TCP vs UDP: Reliability vs Speed
Why does Discord use UDP instead of TCP for voice calls, even though UDP can lose packets? Why does Netflix stream video over TCP even though a single dropped packet can pause playback? And how does Google Stadia achieve sub-100ms gaming latency over the internet — the same internet that causes lag spikes in your home? The answer is a 40-year-old protocol debate that every senior engineer must understand.
The choice between TCP and UDP isn’t a trivia question — it’s an architectural decision that determines whether your product feels real-time and alive or reliable but sluggish.

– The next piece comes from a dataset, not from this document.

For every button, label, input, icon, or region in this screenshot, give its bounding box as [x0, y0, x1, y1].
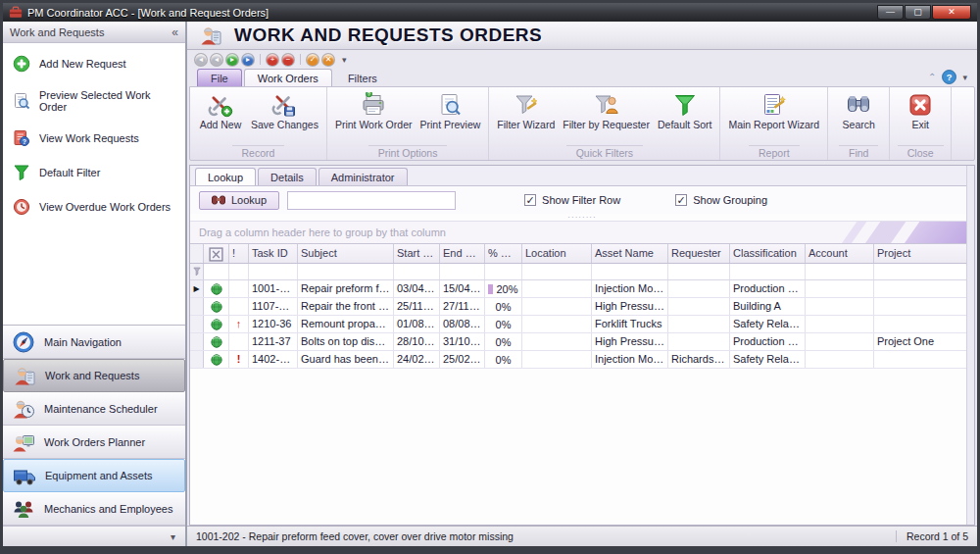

[!TIP] Interview Tip: Never say “UDP is unreliable” and stop there. Say “UDP prioritizes Latency over Completeness, making it ideal for Gaming, VoIP, and DNS. And with QUIC (HTTP/3), we now get TCP-like reliability on top of UDP.”
1. The Core Difference: “Registered Mail” vs “Paper Airplanes”
Imagine you are sending a 100-page manuscript to a publisher.
TCP (Transmission Control Protocol)
The “Registered Mail” approach.
- Connection: You call the publisher first to make sure they are at their desk (Handshake).
- Ordering: You number every page (1/100, 2/100…).
- Reliability: You send Page 1. You wait for a receipt (ACK). If no receipt comes, you send Page 1 again.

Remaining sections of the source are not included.